HOW TO COMPLETE THIS TASK:
Copy out exactly the lines from the first line of the material below through the line containing "Tshopo : À l’occasion de la clôture du", and nothing beyond them.

TASK INPUT:
^^^^
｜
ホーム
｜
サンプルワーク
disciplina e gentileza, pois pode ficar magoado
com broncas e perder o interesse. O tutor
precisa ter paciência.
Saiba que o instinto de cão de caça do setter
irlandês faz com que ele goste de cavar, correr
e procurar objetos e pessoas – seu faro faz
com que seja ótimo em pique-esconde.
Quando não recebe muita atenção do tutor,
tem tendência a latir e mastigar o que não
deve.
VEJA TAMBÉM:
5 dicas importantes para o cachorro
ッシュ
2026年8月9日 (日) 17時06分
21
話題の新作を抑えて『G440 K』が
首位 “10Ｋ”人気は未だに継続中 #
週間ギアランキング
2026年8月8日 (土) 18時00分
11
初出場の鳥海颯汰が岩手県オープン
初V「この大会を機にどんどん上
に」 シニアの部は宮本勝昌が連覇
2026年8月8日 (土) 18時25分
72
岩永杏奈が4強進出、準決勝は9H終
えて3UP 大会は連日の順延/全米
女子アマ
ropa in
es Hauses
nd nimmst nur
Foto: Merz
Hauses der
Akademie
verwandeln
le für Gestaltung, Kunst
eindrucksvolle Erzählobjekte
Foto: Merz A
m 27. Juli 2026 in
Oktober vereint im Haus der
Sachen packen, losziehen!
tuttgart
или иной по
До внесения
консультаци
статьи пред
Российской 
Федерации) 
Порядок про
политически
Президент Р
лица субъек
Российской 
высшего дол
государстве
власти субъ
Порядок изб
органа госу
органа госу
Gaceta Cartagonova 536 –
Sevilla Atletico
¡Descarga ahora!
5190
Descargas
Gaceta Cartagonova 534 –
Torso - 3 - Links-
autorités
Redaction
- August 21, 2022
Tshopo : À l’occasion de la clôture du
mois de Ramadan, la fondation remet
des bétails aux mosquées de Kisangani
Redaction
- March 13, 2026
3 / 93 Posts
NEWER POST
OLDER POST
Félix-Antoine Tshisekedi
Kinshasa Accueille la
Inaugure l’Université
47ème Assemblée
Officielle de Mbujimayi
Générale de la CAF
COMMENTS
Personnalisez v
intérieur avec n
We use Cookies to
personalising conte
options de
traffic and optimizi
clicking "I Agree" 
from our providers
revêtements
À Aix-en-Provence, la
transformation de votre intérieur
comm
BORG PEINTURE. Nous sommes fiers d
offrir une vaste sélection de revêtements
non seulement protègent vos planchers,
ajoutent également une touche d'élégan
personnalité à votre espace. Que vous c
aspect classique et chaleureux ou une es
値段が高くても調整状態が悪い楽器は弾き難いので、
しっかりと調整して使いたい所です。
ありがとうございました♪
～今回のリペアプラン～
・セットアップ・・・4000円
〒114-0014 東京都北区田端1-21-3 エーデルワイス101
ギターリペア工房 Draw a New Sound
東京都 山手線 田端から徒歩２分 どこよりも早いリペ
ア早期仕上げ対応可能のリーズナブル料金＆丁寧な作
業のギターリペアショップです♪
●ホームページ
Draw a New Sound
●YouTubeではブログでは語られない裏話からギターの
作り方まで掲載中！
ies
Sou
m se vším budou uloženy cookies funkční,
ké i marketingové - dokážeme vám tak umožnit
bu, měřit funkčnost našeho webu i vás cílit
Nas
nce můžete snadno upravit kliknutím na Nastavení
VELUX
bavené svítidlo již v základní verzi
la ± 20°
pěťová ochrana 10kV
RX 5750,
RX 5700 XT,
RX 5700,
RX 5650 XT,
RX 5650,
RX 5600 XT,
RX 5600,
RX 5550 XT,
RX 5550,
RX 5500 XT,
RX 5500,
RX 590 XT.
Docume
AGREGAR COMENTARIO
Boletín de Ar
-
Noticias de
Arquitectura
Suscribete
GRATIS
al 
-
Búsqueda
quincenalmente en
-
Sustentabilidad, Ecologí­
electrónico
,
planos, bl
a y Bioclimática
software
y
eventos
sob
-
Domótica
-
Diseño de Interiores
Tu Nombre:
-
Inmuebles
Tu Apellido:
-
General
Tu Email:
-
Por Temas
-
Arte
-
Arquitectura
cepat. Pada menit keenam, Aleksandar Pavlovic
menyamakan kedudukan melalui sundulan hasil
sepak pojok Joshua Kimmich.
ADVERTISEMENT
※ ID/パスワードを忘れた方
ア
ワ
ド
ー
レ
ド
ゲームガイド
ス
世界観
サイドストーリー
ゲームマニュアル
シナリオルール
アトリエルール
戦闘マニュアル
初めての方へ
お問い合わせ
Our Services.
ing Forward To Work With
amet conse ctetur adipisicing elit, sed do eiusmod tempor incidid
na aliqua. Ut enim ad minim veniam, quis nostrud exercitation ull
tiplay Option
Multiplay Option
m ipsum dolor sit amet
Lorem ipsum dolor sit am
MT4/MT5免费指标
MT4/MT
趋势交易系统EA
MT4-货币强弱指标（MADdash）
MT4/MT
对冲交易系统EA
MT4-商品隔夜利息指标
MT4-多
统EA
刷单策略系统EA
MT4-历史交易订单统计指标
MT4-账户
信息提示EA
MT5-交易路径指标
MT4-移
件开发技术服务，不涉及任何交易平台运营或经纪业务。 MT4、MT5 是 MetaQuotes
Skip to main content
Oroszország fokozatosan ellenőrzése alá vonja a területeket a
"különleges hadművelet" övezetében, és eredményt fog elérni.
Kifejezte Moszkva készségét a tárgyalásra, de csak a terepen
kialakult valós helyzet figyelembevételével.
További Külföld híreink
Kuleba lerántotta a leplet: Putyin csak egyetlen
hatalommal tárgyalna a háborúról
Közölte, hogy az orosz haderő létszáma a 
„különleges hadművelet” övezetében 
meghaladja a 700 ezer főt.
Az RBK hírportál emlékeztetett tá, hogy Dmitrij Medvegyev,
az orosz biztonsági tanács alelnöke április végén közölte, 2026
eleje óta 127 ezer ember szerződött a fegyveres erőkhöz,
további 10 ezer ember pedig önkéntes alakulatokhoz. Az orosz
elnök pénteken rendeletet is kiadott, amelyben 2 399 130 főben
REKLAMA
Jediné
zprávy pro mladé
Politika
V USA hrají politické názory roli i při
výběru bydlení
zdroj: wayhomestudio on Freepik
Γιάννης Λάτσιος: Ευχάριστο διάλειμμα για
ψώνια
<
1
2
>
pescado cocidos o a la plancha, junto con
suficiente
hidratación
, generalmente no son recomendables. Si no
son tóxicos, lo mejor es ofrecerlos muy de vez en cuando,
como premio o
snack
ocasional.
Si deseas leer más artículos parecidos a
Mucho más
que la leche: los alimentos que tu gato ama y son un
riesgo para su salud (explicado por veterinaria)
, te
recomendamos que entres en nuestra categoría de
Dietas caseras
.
^^^^
FINISHED EXERCISE:
｜
ホーム
｜
サンプルワーク
disciplina e gentileza, pois pode ficar magoado
com broncas e perder o interesse. O tutor
precisa ter paciência.
Saiba que o instinto de cão de caça do setter
irlandês faz com que ele goste de cavar, correr
e procurar objetos e pessoas – seu faro faz
com que seja ótimo em pique-esconde.
Quando não recebe muita atenção do tutor,
tem tendência a latir e mastigar o que não
deve.
VEJA TAMBÉM:
5 dicas importantes para o cachorro
ッシュ
2026年8月9日 (日) 17時06分
21
話題の新作を抑えて『G440 K』が
首位 “10Ｋ”人気は未だに継続中 #
週間ギアランキング
2026年8月8日 (土) 18時00分
11
初出場の鳥海颯汰が岩手県オープン
初V「この大会を機にどんどん上
に」 シニアの部は宮本勝昌が連覇
2026年8月8日 (土) 18時25分
72
岩永杏奈が4強進出、準決勝は9H終
えて3UP 大会は連日の順延/全米
女子アマ
ropa in
es Hauses
nd nimmst nur
Foto: Merz
Hauses der
Akademie
verwandeln
le für Gestaltung, Kunst
eindrucksvolle Erzählobjekte
Foto: Merz A
m 27. Juli 2026 in
Oktober vereint im Haus der
Sachen packen, losziehen!
tuttgart
или иной по
До внесения
консультаци
статьи пред
Российской 
Федерации) 
Порядок про
политически
Президент Р
лица субъек
Российской 
высшего дол
государстве
власти субъ
Порядок изб
органа госу
органа госу
Gaceta Cartagonova 536 –
Sevilla Atletico
¡Descarga ahora!
5190
Descargas
Gaceta Cartagonova 534 –
Torso - 3 - Links-
autorités
Redaction
- August 21, 2022
Tshopo : À l’occasion de la clôture du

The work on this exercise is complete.